Wednesday, October 2, 2013

How to Kill Goyim and Influence People: Life and Loathing in Greater Israel

A controversial, racist book sparked a national uproar in Israel.


On another dry, sunny day in Jerusalem during the summer of 2010, I weaved through the crowds of tourists, baby-faced soldiers, and packs of Orthodox settlers milling around on Ben Yehuda Pedestrian Mall, and headed toward Pomeranz, a Jewish book emporium on Be’eri Street, a busy road a few blocks away.

As soon as I was inside the shop, a short, mild-mannered man greeted me in American-accented English. He was the owner, Michael Pomeranz, a former undercover narcotics agent and firefighter from New Jersey who had experienced a religious awakening and immigrated to Israel. When I inquired about the availability of a widely discussed book called Torat Ha’Melech, or the King’s Torah, a commotion immediately ensued.

“Are you sure you want it?” Pomeranz, asked me half-jokingly. A middle-aged coworker chortled from behind a shelf. “The Shabak [Israel’s internal security service] is going to want a word with you if you do,” he warned. When a few customers stopped browsing and began to stare in my direction, Pomeranz pointed to a security camera affixed to a wall. “See that?” he said. “It goes straight to the Shabak! [Shin Bet]”

Upon its publication in 2009, Torat Ha’Melech sparked a national uproar. The controversy began when the Israeli paper, Maariv, panned the book’s contents as “230 pages on the laws concerning the killing of non-Jews, a kind of guidebook for anyone who ponders the question of if and when it is permissible to take the life of a non-Jew.” The description was absolutely accurate.

According to the authors, Rabbi Yitzhak Shapira and Rabbi Yosef Elitzur, non-Jews are “uncompassionate by nature” and may have been killed in order to “curb their evil inclinations.” “If we kill a gentile who has violated one of the seven commandments [of Noah] . . . there is nothing wrong with the murder,” Shapira and Elitzur insisted. Citing Jewish law as his source (or at least a very selective interpretation of it) he declared, “There is justification for killing babies if it is clear that they will grow up to harm us, and in such a situation they may be harmed deliberately, and not only during combat with adults.”

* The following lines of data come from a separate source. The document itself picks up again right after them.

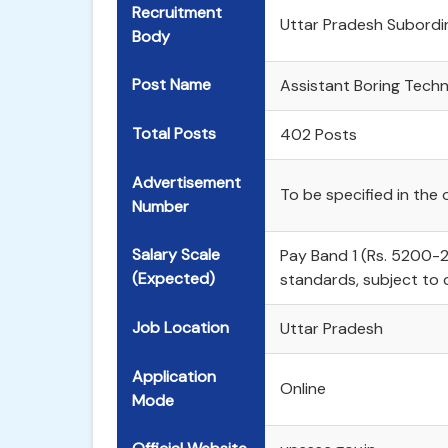
Recruitment
Uttar Pradesh Subordi
Body
Post Name
Assistant Boring Techn
Total Posts
402 Posts
Advertisement
To be specified in the o
Number
Salary Scale
Pay Band 1 (Rs. 5200-
(Expected)
standards, subject to
Job Location
Uttar Pradesh
Application
Online
Mode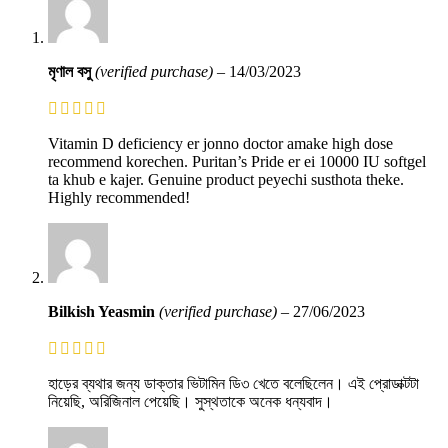
মৃণাল বসু
(verified purchase)
–
14/03/2023
Vitamin D deficiency er jonno doctor amake high dose
recommend korechen. Puritan’s Pride er ei 10000 IU softgel
ta khub e kajer. Genuine product peyechi susthota theke.
Highly recommended!
Bilkish Yeasmin
(verified purchase)
–
27/06/2023
হাড়ের ব্যথার জন্য ডাক্তার ভিটামিন ডি৩ খেতে বলেছিলেন। এই প্রোডাক্টটা
নিয়েছি, অরিজিনাল পেয়েছি। সুস্থতাকে অনেক ধন্যবাদ।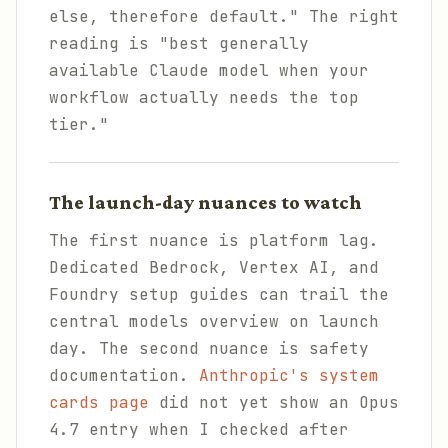
else, therefore default." The right
reading is "best generally
available Claude model when your
workflow actually needs the top
tier."
The launch-day nuances to watch
The first nuance is platform lag.
Dedicated Bedrock, Vertex AI, and
Foundry setup guides can trail the
central models overview on launch
day. The second nuance is safety
documentation.
Anthropic's system
cards page
did not yet show an Opus
4.7 entry when I checked after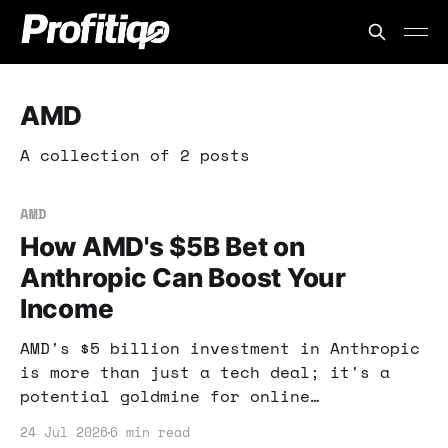
AMD
A collection of 2 posts
AMD
How AMD's $5B Bet on
Anthropic Can Boost Your
Income
AMD's $5 billion investment in Anthropic
is more than just a tech deal; it's a
potential goldmine for online
entrepreneurs. Learn how to capitalize
24 Jul 2026
6 min read
on this shift in AI technology.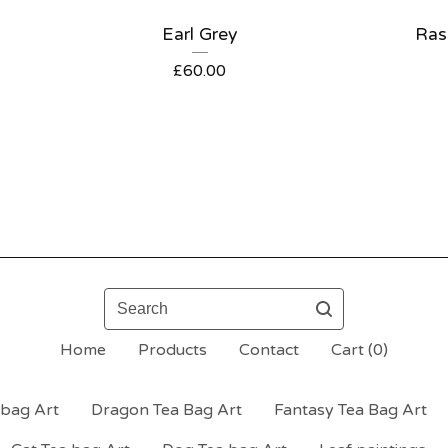
Earl Grey
Ras
£
60.00
Search
Home
Products
Contact
Cart (
0
)
bag Art
Dragon Tea Bag Art
Fantasy Tea Bag Art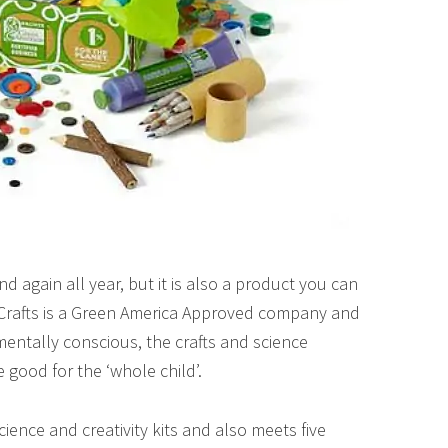
 and again all year, but it is also a product you can
 Crafts is a Green America Approved company and
mentally conscious, the crafts and science
e good for the ‘whole child’.
cience and creativity kits and also meets five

Torat Ha’Melech was written as a guide for soldiers and army officers seeking rabbinical guidance on the rules of engagement. Drawing from a hodgepodge of rabbinical texts that seemed to support their genocidal views, Shapira and Elitzur urged a policy of ruthlessness toward non-Jews, insisting that the commandment against murder “refers only to a Jew who kills a Jew, and not to a Jew who kills a gentile, even if that gentile is one of the righteous among the nations.”

The rabbis went on to pronounce all civilians of the enemy population “rodef,”or villains who chase Jews and are therefore fair game for slaughtering. Shapira and Elitzur wrote, “Every citizen in the kingdom that is against us, who encourages the warriors or expresses satisfaction about their actions, is considered rodef and his killing is permissible.”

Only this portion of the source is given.